╭─ DATASET ENTRIES
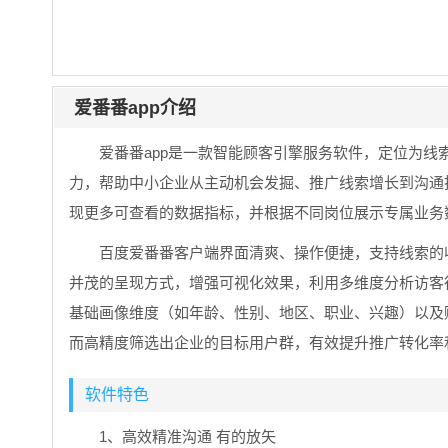
爱番番app介绍
爱番番app是一款智能顾客引擎服务软件，定位为线索
力，帮助中小企业从主动机会发掘、推广线索增长到沟通
现更多可查看的数据指标，并根据不同岗位展示专属业务
百度爱番番客户端界面清爽、操作便捷，支持线索的
并茂的呈现方式，增强可视化效果，利用多维度分析访客
基础画像维度（如年龄、性别、地区、职业、兴趣）以及
而高精度筛选出企业的目标用户群，有效提升推广转化率
软件特色
1、高效精准沟通 有的放矢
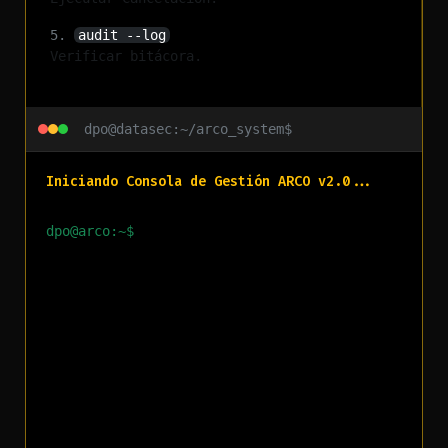
5.
audit --log
Verificar bitácora.
dpo@datasec:~/arco_system$
Iniciando Consola de Gestión ARCO v2.0...
dpo@arco:~$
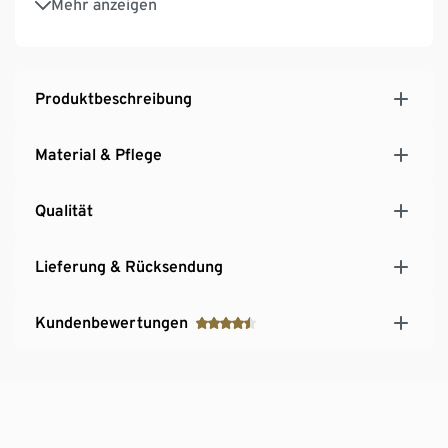
Mehr anzeigen
Form zu verlieren
Produktbeschreibung
Material & Pflege
Qualität
Lieferung & Rücksendung
Kundenbewertungen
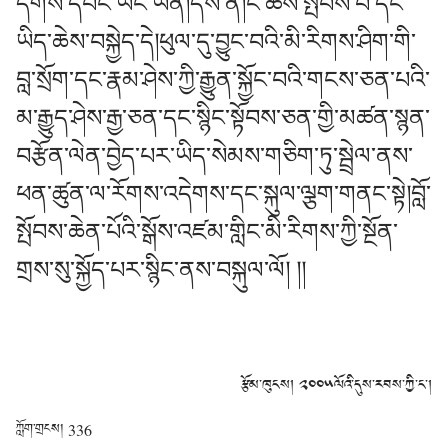
དགོས་དབང་ཡང་ཡིན།དེས་ན།ང་ཚོས་སྤོབས་པ་དང་
ཡིད་ཆེས་བསྐྱེད་དེ།ཕུལ་དུ་བྱུང་བའི་མི་རིགས་ཤིག་གི་
བླ་སྲོག་དང་རྣམ་ཤེས་ཀྱི་རྒྱུན་སྐྱོང་བའི་གངས་ཅན་པའི་
མ་རྒྱུད་ཤེས་རྒྱ་ཅན་དང་སྙིང་སྟོབས་ཅན་གྱི་མཚན་སྙན་
བརྩོན་ལེན་བྱེད་པར་ཡིད་སེམས་གཅིག་ཏུ་སྦྲེལ་ནས་
ཕན་ཚུན་ལ་རོགས་འདེགས་དང་སྐུལ་ལྕག་གནང་སྟེ།བློ་
སྤོབས་ཆེན་པོའི་སྒོས་འཛམ་གླིང་མི་རིགས་ཀྱི་སྔོན་
གྲས་སུ་སྐྱོད་པར་སྙིང་ནས་བསྐུལ་ལོ། །།
རྩོམ་ཁུངས། ༢༠༠༥ལོའི་དུས་རབས་ཀྱི་ང་།
ཀློག་གྲངས།
336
╰─
● YOUR INSTRUCTIONS: Copy out the data above to the letter, and keep every picture out of it.

● FINISHED EXERCISE:
爱番番app介绍
爱番番app是一款智能顾客引擎服务软件，定位为线索
力，帮助中小企业从主动机会发掘、推广线索增长到沟通
现更多可查看的数据指标，并根据不同岗位展示专属业务
百度爱番番客户端界面清爽、操作便捷，支持线索的
并茂的呈现方式，增强可视化效果，利用多维度分析访客
基础画像维度（如年龄、性别、地区、职业、兴趣）以及
而高精度筛选出企业的目标用户群，有效提升推广转化率
软件特色
1、高效精准沟通 有的放矢
5.
audit --log
Verificar bitácora.
dpo@datasec:~/arco_system$
Iniciando Consola de Gestión ARCO v2.0...
dpo@arco:~$
Mehr anzeigen
Form zu verlieren
Produktbeschreibung
Material & Pflege
Qualität
Lieferung & Rücksendung
Kundenbewertungen
དགོས་དབང་ཡང་ཡིན།དེས་ན།ང་ཚོས་སྤོབས་པ་དང་
ཡིད་ཆེས་བསྐྱེད་དེ།ཕུལ་དུ་བྱུང་བའི་མི་རིགས་ཤིག་གི་
བླ་སྲོག་དང་རྣམ་ཤེས་ཀྱི་རྒྱུན་སྐྱོང་བའི་གངས་ཅན་པའི་
མ་རྒྱུད་ཤེས་རྒྱ་ཅན་དང་སྙིང་སྟོབས་ཅན་གྱི་མཚན་སྙན་
བརྩོན་ལེན་བྱེད་པར་ཡིད་སེམས་གཅིག་ཏུ་སྦྲེལ་ནས་
ཕན་ཚུན་ལ་རོགས་འདེགས་དང་སྐུལ་ལྕག་གནང་སྟེ།བློ་
སྤོབས་ཆེན་པོའི་སྒོས་འཛམ་གླིང་མི་རིགས་ཀྱི་སྔོན་
གྲས་སུ་སྐྱོད་པར་སྙིང་ནས་བསྐུལ་ལོ། །།
རྩོམ་ཁུངས། ༢༠༠༥ལོའི་དུས་རབས་ཀྱི་ང་།
ཀློག་གྲངས།
336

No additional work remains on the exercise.